§ WHAT IS EXPECTED
Each of the records below must be reproduced exactly.

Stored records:
* * * * *
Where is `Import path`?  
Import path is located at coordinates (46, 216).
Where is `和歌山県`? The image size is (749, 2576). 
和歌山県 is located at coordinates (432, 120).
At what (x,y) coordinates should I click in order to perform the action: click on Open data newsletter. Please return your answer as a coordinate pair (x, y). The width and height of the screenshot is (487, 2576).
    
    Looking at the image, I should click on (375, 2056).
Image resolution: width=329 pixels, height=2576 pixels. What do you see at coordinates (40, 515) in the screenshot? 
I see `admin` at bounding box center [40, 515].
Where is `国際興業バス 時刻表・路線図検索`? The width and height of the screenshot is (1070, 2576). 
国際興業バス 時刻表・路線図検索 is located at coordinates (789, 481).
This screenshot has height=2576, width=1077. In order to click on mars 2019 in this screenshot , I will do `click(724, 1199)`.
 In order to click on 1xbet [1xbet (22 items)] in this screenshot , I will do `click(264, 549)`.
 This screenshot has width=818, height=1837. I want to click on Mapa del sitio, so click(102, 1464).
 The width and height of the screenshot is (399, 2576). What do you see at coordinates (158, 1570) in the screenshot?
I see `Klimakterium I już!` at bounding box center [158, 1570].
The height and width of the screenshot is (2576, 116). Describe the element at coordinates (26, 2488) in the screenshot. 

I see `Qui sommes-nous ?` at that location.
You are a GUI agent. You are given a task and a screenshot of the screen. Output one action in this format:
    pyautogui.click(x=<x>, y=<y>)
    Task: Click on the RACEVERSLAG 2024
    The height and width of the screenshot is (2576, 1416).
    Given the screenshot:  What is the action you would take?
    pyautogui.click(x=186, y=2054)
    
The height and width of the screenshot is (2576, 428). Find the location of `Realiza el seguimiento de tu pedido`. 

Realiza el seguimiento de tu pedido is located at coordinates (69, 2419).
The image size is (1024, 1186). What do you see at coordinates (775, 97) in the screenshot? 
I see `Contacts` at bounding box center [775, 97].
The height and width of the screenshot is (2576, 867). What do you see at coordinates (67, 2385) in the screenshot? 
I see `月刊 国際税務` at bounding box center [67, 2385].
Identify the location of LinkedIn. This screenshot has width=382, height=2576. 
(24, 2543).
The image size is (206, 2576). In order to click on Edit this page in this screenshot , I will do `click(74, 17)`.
* * * * *
§ SOLUTION TO THIS EXERCISE
Where is `Import path`?  
Import path is located at coordinates (46, 216).
Where is `和歌山県`? The image size is (749, 2576). 
和歌山県 is located at coordinates (432, 120).
At what (x,y) coordinates should I click in order to perform the action: click on Open data newsletter. Please return your answer as a coordinate pair (x, y). The width and height of the screenshot is (487, 2576).
    
    Looking at the image, I should click on (375, 2056).
Image resolution: width=329 pixels, height=2576 pixels. What do you see at coordinates (40, 515) in the screenshot? 
I see `admin` at bounding box center [40, 515].
Where is `国際興業バス 時刻表・路線図検索`? The width and height of the screenshot is (1070, 2576). 
国際興業バス 時刻表・路線図検索 is located at coordinates (789, 481).
This screenshot has height=2576, width=1077. In order to click on mars 2019 in this screenshot , I will do `click(724, 1199)`.
 In order to click on 1xbet [1xbet (22 items)] in this screenshot , I will do `click(264, 549)`.
 This screenshot has width=818, height=1837. I want to click on Mapa del sitio, so click(102, 1464).
 The width and height of the screenshot is (399, 2576). What do you see at coordinates (158, 1570) in the screenshot?
I see `Klimakterium I już!` at bounding box center [158, 1570].
The height and width of the screenshot is (2576, 116). Describe the element at coordinates (26, 2488) in the screenshot. 

I see `Qui sommes-nous ?` at that location.
You are a GUI agent. You are given a task and a screenshot of the screen. Output one action in this format:
    pyautogui.click(x=<x>, y=<y>)
    Task: Click on the RACEVERSLAG 2024
    The height and width of the screenshot is (2576, 1416).
    Given the screenshot:  What is the action you would take?
    pyautogui.click(x=186, y=2054)
    
The height and width of the screenshot is (2576, 428). Find the location of `Realiza el seguimiento de tu pedido`. 

Realiza el seguimiento de tu pedido is located at coordinates (69, 2419).
The image size is (1024, 1186). What do you see at coordinates (775, 97) in the screenshot? 
I see `Contacts` at bounding box center [775, 97].
The height and width of the screenshot is (2576, 867). What do you see at coordinates (67, 2385) in the screenshot? 
I see `月刊 国際税務` at bounding box center [67, 2385].
Identify the location of LinkedIn. This screenshot has width=382, height=2576. 
(24, 2543).
The image size is (206, 2576). In order to click on Edit this page in this screenshot , I will do `click(74, 17)`.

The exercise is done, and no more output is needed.